I have Ubuntu 7.10 installed on a external SATA drive connected with eSATA, and windows XP MCE installed on the internal ATA IDE drive. The problem is with the GRUB boot loader. It will only boot the PC if the external drive is on and connected. It uses grub stage 1.5, but it must have installed this on the external rather than the internal hard drive? How to fix it so that I can boot up into windows XP with the external eSATA drive not connected or on?


----------



## saikee (Jun 11, 2004)

My guess is you have Grub installed in the MBR of the internal Windows disk. When Grub is booted it need its system files which are stored in the external eSata hard disk. Thus you need the eSata connected in order to use Grub.

The cure can be quite involved. The simplest is to have a small partition, about 1Gb, to house Grub anywhere in the internal hard disk. You need to resize XP first to get an unallocated 1Gb space, make it a Fat32 or ext2/3 partition, format it, copy /boot/grub directory off the Ubuntu partition into the new partition and tell Grub to get files from there by the "setup (hd0)" command.

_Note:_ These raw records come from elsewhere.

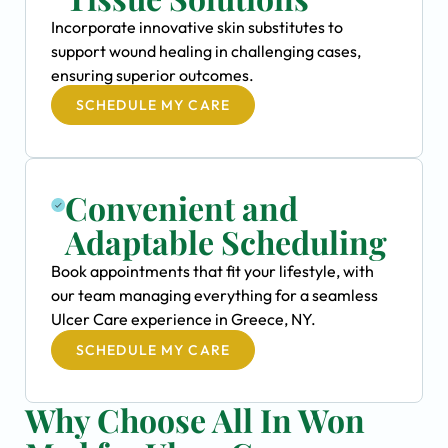
Incorporate innovative skin substitutes to
support wound healing in challenging cases,
ensuring superior outcomes.
SCHEDULE MY CARE
Convenient and
Adaptable Scheduling
Book appointments that fit your lifestyle, with
our team managing everything for a seamless
Ulcer Care experience in Greece, NY.
SCHEDULE MY CARE
Why Choose All In Won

Alternatively you can use Xp's NTLDR to boot Ubuntu. This is also an involved process because you need to setup Grub in the eSata first and amemd NTLDR's system file boot.ini.

Hooking the eSata may be the easiest.


----------



## jrbuergel (Jan 17, 2004)

Thanks for the help, I installed a Linux distro onto the internal hard drive next to XP, after I used Gparted to shrink the windows C partition, (PCLinuxOS), and it put in a new GRUB.


----------